A Case of Severe Toluene Withdrawal Syndrome Treated With Clonazepam

We report the case of a 22-year-old man, a chronic toluene abuser since the age of 13, without any comorbid psychiatric disorder or history of other substance abuse. He received toluene holding a rag saturated in paint thinner to his face for many hours daily and all night long, while he was sleeping. During the last 2 years, he presented with parkinsonism and ataxia affecting his overall personal and social functioning, whereas abstinence resulted twice in withdrawal syndrome with anxiety, insomnia, irritability, and aggressive behavior, which lasted approximately 2 days and resolved after the resumption of toluene abuse. Toluene abuse was perforce discontinued when the patient was incarcerated for violent behavior against his brother. Three days later, he was admitted to our hospital with severe tremor, hypertonia, abasia, ataxia, cognitive impairment—disturbances of orientation, memory and concentration—anxiety, insomnia, and irritability. His scores on the Abnormal Involuntary Movement Scale (AIMS) and on the Mini-Mental State Examination (MMSE) were 29 and 12, respectively. The findings of the laboratory workup were normal with the exception of his MRI scan, which revealed mild cerebral and cerebellar atrophy as well as low signal in the basal ganglia. We prescribed clonazepam titrated to 2 mg/day. Within a week, the patient’s anxiety, insomnia, and irritability remitted completely, whereas his motor symptoms and cognitive functioning gradually improved. Two weeks later he could walk without support. His score on the AIMS dropped to 15, whereas his MMSE score increased to 25.

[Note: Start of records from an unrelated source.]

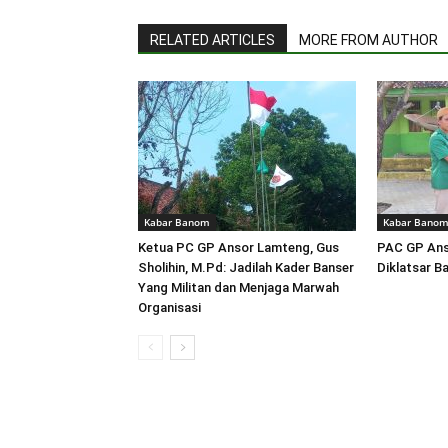
RELATED ARTICLES
MORE FROM AUTHOR
Kabar Banom
Kabar Bano
Ketua PC GP Ansor Lamteng, Gus
PAC GP Ans
Sholihin, M.Pd: Jadilah Kader Banser
Diklatsar B
Yang Militan dan Menjaga Marwah
Organisasi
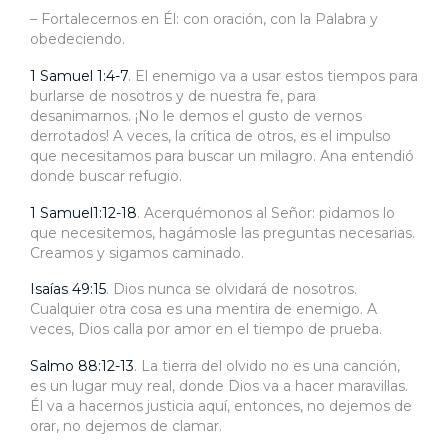
– Fortalecernos en Él: con oración, con la Palabra y
obedeciendo.
1 Samuel 1:4-7
. El enemigo va a usar estos tiempos para
burlarse de nosotros y de nuestra fe, para
desanimarnos. ¡No le demos el gusto de vernos
derrotados! A veces, la crítica de otros, es el impulso
que necesitamos para buscar un milagro. Ana entendió
donde buscar refugio.
1 Samuel1:12-18
. Acerquémonos al Señor: pidamos lo
que necesitemos, hagámosle las preguntas necesarias.
Creamos y sigamos caminado.
Isaías 49:15
. Dios nunca se olvidará de nosotros.
Cualquier otra cosa es una mentira de enemigo. A
veces, Dios calla por amor en el tiempo de prueba.
Salmo 88:12-13
. La tierra del olvido no es una canción,
es un lugar muy real, donde Dios va a hacer maravillas.
Él va a hacernos justicia aquí, entonces, no dejemos de
orar, no dejemos de clamar.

This case report illustrates the severe symptoms after withdrawal from chronic heavy solvent abuse and the therapeutic difficulties due to the possible serious brain damage caused by toluene. MRI abnormalities in chronic toluene abuse and their clinical correlates have already been reported. 3 In our case, brain damage resulted in parkinsonism, ataxia, and mild cognitive impairment, whereas toluene withdrawal was followed by an exacerbation of these symptoms as well as anxiety, insomnia and irritability. The use of clonazepam was consequently indicated because of its anxiolytic, sedative, myorelaxant, and antiparkinsonian properties.

Chronic exposure to toluene may induce enhancement of NMDA glutamatergic neurotransmission coupled with reduced GABAergic activity. These alterations may result in increased behavioral activity during withdrawal from chronic toluene exposure. 4 Consequently, clonazepam, a high-potency benzodiazepine which acts as a GABA _A receptor agonist—enhancing thus GABAergic neurotransmission—may ameliorate the withdrawal symptoms of chronic toluene abuse. Moreover, clonazepam may also inhibit NMDA glutamatergic activity through the functional interaction between glutamatergic and GABAergic systems. 5

Although anecdotal, the data of our case suggest that clonazepam might be efficacious as monotherapy in the treatment of toluene withdrawal syndrome.